AVAILABLE DATA:

+ + + + +

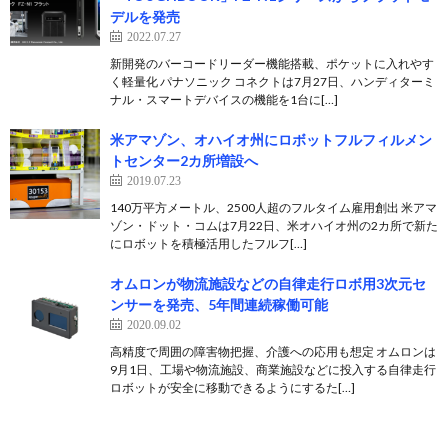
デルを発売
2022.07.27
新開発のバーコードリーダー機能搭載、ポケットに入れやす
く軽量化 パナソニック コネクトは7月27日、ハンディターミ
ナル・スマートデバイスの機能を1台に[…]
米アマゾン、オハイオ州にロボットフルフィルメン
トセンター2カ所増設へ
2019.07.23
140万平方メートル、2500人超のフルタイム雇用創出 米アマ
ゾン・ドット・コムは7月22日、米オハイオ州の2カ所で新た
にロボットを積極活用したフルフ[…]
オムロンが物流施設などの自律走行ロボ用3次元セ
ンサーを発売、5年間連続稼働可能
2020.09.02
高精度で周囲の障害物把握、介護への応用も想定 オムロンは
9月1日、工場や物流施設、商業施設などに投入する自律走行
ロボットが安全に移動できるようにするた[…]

+ + + + +

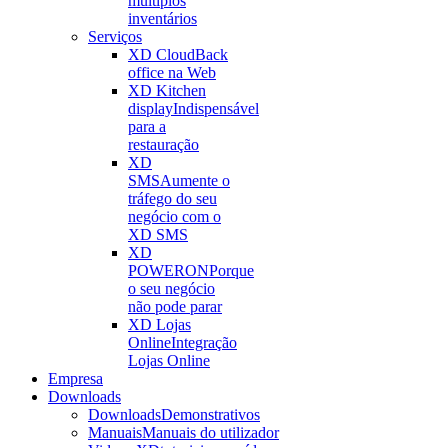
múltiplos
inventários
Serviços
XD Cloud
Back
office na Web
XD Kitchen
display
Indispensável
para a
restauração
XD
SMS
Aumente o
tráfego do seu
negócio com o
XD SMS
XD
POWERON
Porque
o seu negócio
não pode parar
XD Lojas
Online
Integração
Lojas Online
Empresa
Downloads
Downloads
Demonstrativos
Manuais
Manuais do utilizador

+ + + + +

DIRECTIONS FOR THIS TASK:
Please give an exact copy of the lines above, beginning with the line containing "negócio com o" and running through the line containing "Manuais do utilizador", and of no other lines.

SOLUTION TO THE EXERCISE:
negócio com o
XD SMS
XD
POWERON
Porque
o seu negócio
não pode parar
XD Lojas
Online
Integração
Lojas Online
Empresa
Downloads
Downloads
Demonstrativos
Manuais
Manuais do utilizador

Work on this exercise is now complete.